Although telehealth uptake has experienced promising growth globally, a recent RAND report has suggested that the biggest uptake in virtual care availability occurred in more affluent and metropolitan communities, highlighting the health equity challenges for policymakers to address.
ON THE RECORD
Chandni Mathur, healthcare & life sciences senior industry analyst at Frost & Sullivan said: “Rising demand for consumer-centric services and tools in Europe’s healthcare system is leading to the development of new business models.
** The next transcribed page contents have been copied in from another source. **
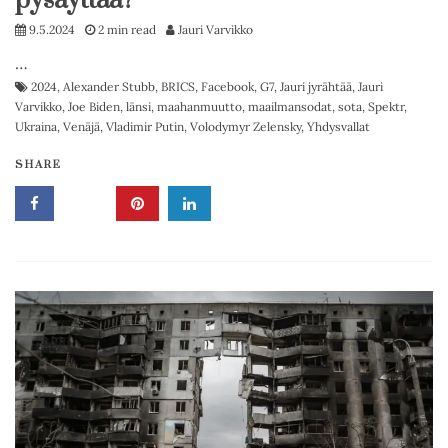
pysäyttää?”
9.5.2024
2 min read
Jauri Varvikko
…
2024
,
Alexander Stubb
,
BRICS
,
Facebook
,
G7
,
Jauri jyrähtää
,
Jauri
Varvikko
,
Joe Biden
,
länsi
,
maahanmuutto
,
maailmansodat
,
sota
,
Spektr
,
Ukraina
,
Venäjä
,
Vladimir Putin
,
Volodymyr Zelensky
,
Yhdysvallat
SHARE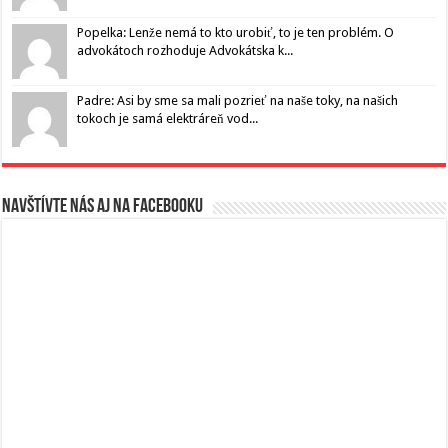
Popelka: Lenže nemá to kto urobiť, to je ten problém. O
advokátoch rozhoduje Advokátska k...
Padre: Asi by sme sa mali pozrieť na naše toky, na našich
tokoch je samá elektráreň vod...
Navštívte nás aj na Facebooku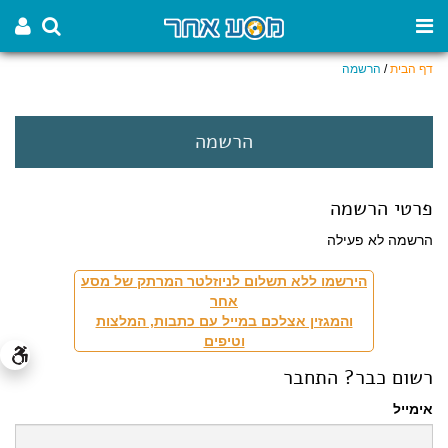
דף הבית
/
הרשמה
הרשמה
פרטי הרשמה
הרשמה לא פעילה
הירשמו ללא תשלום לניוזלטר המרתק של מסע
אחר
והמגזין אצלכם במייל עם כתבות, המלצות
וטיפים
רשום כבר? התחבר
אימייל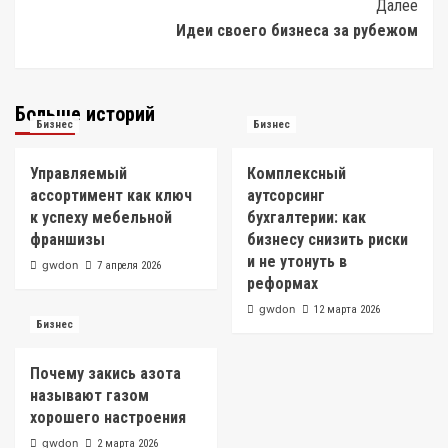
Далее
Идеи своего бизнеса за рубежом
Больше историй
Бизнес
Бизнес
Управляемый
Комплексный
ассортимент как ключ
аутсорсинг
к успеху мебельной
бухгалтерии: как
франшизы
бизнесу снизить риски
и не утонуть в
gwdon
7 апреля 2026
реформах
gwdon
12 марта 2026
Бизнес
Почему закись азота
называют газом
хорошего настроения
gwdon
2 марта 2026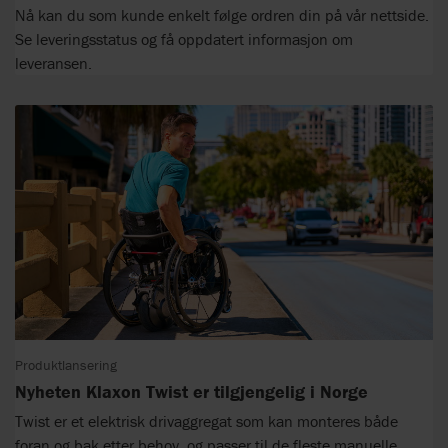
Nå kan du som kunde enkelt følge ordren din på vår nettside.
Se leveringsstatus og få oppdatert informasjon om
leveransen.
Produktlansering
Nyheten Klaxon Twist er tilgjengelig i Norge
Twist er et elektrisk drivaggregat som kan monteres både
foran og bak etter behov, og passer til de fleste manuelle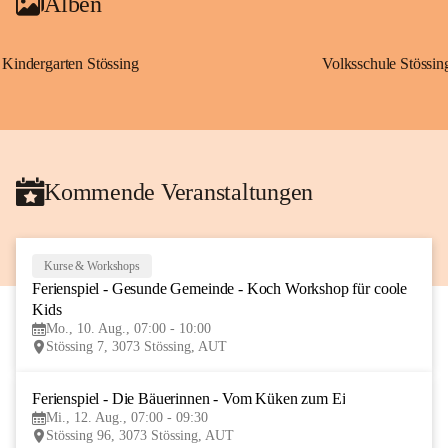
Alben
Kindergarten Stössing
Volksschule Stössin
Kommende Veranstaltungen
Kurse & Workshops
10
Ferienspiel - Gesunde Gemeinde - Koch Workshop für coole 
AUG
Kids
Mo., 10. Aug., 07:00 - 10:00
Stössing 7, 3073 Stössing, AUT
Ferienspiel - Die Bäuerinnen - Vom Küken zum Ei
12
Mi., 12. Aug., 07:00 - 09:30
AUG
Stössing 96, 3073 Stössing, AUT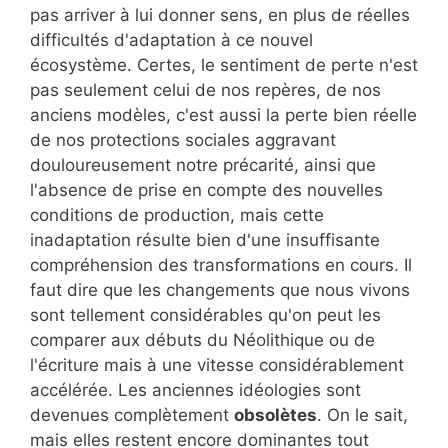
pas arriver à lui donner sens, en plus de réelles
difficultés d'adaptation à ce nouvel
écosystème. Certes, le sentiment de perte n'est
pas seulement celui de nos repères, de nos
anciens modèles, c'est aussi la perte bien réelle
de nos protections sociales aggravant
douloureusement notre précarité, ainsi que
l'absence de prise en compte des nouvelles
conditions de production, mais cette
inadaptation résulte bien d'une insuffisante
compréhension des transformations en cours. Il
faut dire que les changements que nous vivons
sont tellement considérables qu'on peut les
comparer aux débuts du Néolithique ou de
l'écriture mais à une vitesse considérablement
accélérée. Les anciennes idéologies sont
devenues complètement
obsolètes
. On le sait,
mais elles restent encore dominantes tout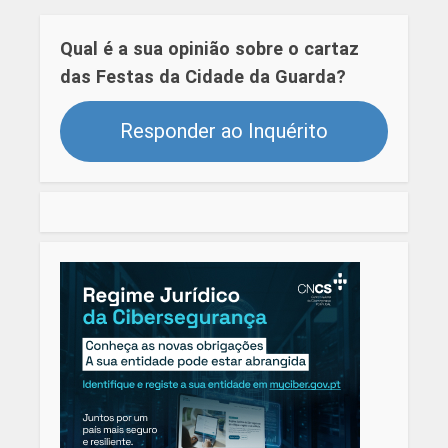
Qual é a sua opinião sobre o cartaz
das Festas da Cidade da Guarda?
Responder ao Inquérito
“Adoption of advanced technologies such as artificial intelligence (AI), virtual reality, blockchain, the internet of medical things (IoMT), wearables, and cloud computing is expected to disrupt the telehealth market. 5G will feature as a key enabler to boost the adoption and effective utilisation of these disruptive technologies.
“From a product type perspective, virtual visits will lead the overall telehealth market, registering growth at an astounding CAGR of 41.2% over the forecast period, followed by remote patient monitoring (RPM) at 20.4%. Further, mhealth and personal emergency response systems (PERS) will also contribute significantly to the market, garnering revenue at 27.5% and 7.7% CAGR, respectively.”